● Problem description: Find how many lines of the listing below include the word "small", then report the number by itself.

● Provided data:
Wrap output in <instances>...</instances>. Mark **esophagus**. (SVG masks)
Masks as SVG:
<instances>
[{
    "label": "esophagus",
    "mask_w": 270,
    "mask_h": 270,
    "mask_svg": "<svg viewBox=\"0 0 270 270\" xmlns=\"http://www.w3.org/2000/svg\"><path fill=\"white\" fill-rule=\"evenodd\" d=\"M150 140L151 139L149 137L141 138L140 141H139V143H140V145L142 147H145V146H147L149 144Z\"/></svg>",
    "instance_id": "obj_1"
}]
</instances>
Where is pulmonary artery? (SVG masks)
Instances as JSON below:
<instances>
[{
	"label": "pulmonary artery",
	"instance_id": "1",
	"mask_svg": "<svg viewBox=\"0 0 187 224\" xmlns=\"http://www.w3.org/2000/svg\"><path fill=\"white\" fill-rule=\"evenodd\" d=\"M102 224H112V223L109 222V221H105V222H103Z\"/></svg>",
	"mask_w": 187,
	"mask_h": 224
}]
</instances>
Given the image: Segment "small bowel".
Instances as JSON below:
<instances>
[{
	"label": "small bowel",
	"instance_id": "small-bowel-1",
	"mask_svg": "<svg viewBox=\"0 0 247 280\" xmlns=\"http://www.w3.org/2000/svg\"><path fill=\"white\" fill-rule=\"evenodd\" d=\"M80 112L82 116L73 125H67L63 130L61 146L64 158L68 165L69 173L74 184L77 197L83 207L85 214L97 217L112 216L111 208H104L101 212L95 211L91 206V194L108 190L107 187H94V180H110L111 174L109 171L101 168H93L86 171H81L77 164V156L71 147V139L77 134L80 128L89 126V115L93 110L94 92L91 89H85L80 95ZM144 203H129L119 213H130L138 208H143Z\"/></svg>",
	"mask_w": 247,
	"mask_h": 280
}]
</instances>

● Response to the task: 3